So, when I was starting to work on my own toy compiler, I was totally going to go with the vertical approach... Well, I quickly realized it didn't work for me for writing my first ever compiler.
You see, when you go vertical you have to learn a little about every layer of a compiler with every language feature you add: a bit of lexing, a bit of parsing, a bit of semantic analysis, a bit of assembly generation. Basically, you have to constantly switch context between the layers. And I personally found it much easier to learn about managing stack, calling conventions and translating expressions into assembly in one go without switching context away from the code generation layer.

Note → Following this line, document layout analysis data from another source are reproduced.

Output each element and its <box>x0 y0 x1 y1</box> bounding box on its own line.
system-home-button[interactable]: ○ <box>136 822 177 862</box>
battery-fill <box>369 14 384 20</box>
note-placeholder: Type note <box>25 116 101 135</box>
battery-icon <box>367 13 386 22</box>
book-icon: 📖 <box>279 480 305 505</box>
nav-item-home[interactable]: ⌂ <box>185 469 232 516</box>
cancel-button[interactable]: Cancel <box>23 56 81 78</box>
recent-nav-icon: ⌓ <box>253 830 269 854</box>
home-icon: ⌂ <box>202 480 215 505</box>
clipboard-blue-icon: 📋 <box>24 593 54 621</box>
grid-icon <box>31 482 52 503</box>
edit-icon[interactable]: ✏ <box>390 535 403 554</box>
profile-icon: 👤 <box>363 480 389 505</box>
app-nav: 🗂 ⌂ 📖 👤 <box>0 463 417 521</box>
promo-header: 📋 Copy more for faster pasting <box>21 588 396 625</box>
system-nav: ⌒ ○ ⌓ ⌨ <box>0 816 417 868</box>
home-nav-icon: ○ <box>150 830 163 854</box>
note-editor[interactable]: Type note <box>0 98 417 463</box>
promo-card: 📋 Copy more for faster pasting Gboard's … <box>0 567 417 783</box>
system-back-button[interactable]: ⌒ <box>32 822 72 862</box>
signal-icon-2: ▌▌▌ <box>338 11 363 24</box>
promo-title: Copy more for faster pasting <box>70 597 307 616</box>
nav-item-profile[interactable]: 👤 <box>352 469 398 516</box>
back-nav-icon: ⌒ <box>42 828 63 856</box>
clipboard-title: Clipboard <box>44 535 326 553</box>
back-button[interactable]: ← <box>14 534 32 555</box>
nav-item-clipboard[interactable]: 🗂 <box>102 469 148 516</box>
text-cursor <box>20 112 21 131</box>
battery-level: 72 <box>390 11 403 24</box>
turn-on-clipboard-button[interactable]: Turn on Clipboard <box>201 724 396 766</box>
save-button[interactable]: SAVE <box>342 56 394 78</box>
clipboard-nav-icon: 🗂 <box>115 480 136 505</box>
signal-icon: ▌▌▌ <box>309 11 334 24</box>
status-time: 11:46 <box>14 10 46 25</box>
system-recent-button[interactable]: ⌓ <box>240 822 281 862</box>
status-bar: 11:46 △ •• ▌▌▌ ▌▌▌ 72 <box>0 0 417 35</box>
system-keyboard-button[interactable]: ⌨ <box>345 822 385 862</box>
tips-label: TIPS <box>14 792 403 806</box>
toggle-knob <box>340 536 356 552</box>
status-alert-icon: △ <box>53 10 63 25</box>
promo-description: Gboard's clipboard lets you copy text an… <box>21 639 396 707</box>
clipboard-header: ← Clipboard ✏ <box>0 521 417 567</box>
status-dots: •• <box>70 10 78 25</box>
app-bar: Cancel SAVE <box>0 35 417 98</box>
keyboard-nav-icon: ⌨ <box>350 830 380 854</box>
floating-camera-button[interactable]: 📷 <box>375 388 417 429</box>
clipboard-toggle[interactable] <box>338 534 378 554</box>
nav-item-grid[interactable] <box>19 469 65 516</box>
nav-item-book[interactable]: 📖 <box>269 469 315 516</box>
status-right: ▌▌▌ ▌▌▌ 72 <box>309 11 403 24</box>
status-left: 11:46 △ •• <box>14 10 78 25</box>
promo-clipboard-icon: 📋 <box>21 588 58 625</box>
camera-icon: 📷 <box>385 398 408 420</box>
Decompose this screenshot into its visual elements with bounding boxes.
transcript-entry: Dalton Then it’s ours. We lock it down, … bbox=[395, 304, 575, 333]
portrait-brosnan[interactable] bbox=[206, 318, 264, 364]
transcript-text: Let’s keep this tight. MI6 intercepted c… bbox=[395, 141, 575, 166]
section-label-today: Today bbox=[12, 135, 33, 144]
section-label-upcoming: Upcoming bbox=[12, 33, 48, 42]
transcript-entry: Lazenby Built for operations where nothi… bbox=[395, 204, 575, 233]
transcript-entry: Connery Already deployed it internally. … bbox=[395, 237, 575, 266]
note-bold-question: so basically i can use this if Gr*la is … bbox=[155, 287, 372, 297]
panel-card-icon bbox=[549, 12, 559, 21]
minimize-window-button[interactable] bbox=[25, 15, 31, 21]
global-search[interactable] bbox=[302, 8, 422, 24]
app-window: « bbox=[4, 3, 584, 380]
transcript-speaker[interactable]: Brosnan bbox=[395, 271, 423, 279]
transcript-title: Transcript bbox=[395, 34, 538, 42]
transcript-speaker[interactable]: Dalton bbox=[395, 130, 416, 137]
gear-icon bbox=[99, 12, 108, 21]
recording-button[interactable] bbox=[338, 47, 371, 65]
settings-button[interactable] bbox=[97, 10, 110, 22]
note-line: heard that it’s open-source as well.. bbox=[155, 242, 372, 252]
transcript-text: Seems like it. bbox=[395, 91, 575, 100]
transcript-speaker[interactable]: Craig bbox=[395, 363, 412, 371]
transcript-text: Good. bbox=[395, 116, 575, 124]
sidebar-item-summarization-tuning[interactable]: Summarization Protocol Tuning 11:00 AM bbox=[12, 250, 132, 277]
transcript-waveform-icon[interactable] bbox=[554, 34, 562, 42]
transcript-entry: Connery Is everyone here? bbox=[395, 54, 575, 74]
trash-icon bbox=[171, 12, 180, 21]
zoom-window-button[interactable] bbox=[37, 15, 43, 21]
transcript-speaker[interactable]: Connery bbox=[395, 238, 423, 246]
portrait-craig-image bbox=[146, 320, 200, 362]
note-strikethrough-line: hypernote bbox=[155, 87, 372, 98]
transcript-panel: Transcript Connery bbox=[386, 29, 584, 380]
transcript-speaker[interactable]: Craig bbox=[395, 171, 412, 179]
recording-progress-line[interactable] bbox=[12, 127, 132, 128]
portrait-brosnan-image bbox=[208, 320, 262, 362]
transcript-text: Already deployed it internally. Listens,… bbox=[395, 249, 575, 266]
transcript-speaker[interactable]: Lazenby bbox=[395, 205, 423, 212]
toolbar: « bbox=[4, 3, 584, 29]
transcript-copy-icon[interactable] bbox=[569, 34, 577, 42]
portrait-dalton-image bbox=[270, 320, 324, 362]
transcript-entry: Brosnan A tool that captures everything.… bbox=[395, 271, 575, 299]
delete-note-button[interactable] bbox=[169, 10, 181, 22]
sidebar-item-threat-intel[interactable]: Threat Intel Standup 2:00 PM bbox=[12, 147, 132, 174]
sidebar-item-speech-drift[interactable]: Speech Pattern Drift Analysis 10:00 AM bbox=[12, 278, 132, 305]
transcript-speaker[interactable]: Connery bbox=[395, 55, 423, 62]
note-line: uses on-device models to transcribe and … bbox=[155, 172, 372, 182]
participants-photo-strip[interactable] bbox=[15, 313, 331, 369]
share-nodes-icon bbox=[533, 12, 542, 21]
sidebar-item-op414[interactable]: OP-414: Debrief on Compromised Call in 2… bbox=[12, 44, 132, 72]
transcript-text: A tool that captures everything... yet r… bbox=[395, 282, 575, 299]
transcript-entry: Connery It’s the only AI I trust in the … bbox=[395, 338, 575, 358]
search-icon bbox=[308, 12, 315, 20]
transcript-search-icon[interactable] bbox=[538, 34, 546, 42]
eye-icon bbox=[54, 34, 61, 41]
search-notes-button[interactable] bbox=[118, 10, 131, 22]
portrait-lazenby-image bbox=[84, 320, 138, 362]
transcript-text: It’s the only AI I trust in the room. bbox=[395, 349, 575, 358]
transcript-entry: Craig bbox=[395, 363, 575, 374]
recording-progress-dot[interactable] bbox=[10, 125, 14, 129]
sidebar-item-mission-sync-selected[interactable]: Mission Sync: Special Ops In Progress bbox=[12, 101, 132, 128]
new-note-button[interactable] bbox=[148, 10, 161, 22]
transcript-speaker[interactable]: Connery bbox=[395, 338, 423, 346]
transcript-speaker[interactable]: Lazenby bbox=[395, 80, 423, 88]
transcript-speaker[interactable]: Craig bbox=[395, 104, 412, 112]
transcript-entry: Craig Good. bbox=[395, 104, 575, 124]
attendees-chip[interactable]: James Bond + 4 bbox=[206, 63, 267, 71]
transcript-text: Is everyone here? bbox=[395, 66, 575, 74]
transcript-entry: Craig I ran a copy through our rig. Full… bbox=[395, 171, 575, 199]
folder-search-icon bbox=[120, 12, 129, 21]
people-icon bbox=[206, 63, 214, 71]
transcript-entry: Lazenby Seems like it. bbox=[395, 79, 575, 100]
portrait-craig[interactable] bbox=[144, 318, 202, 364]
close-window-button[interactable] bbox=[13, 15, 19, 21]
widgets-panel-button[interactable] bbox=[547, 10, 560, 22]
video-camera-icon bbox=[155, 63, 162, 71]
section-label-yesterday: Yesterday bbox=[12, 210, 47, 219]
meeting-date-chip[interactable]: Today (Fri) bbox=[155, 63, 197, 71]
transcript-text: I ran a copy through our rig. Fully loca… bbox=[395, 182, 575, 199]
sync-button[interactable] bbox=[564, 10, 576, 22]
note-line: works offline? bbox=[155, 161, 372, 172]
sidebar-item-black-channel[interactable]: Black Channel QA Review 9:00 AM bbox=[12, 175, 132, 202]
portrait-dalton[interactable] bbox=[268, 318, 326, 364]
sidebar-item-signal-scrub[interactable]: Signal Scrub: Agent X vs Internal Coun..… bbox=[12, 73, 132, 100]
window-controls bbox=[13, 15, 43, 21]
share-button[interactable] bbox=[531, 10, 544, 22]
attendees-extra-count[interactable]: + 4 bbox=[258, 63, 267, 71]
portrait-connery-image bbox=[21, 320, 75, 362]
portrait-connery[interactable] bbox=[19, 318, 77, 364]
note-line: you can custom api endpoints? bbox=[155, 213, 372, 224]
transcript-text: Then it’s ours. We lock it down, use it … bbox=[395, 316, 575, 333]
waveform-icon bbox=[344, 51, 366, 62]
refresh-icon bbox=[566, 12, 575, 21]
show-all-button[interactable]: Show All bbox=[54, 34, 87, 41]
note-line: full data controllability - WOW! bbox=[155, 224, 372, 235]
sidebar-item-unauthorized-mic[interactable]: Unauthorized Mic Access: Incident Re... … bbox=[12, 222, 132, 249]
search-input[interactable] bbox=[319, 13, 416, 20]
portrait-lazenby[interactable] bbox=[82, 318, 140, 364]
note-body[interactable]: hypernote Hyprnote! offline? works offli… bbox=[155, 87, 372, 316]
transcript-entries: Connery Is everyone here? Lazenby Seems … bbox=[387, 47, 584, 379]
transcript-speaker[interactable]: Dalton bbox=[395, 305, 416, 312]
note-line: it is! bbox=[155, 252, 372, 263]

In contrast, layers of compilers tend to be rather loosely coupled, so you don't have to think about parsing at all while working on semantic analysis.
But if I ever set out to write a second compiler, I'll try to go vertical again. Now, that I have more or less clear idea of how to build each layer, it feels I can build them adding slice by slice. What helps is I can keep a picture of the end result in mind when adding each piece.
In a sense, even if my student's project is their first compiler, they already saw and did exercise on each compiling step individually, a bit like you said.
I agree, this is a illustrative example of data coupling: Very loose, easily observable and there are even nice visualization techniques for certain steps. Each can be understood and tested in isolation.
Also how vertical is the "vertical" approach really? In a first iteration you ought to lay the foundation of each component. Later you just add additional branches/structures so to speak.
This is fine, but I think there is a minimal sub-language that you want to implement on the first iteration, that is sufficiently small to not to get lost in the more hairy details, but large enough so it presses you to find a 'workable flexibility' for each of the components.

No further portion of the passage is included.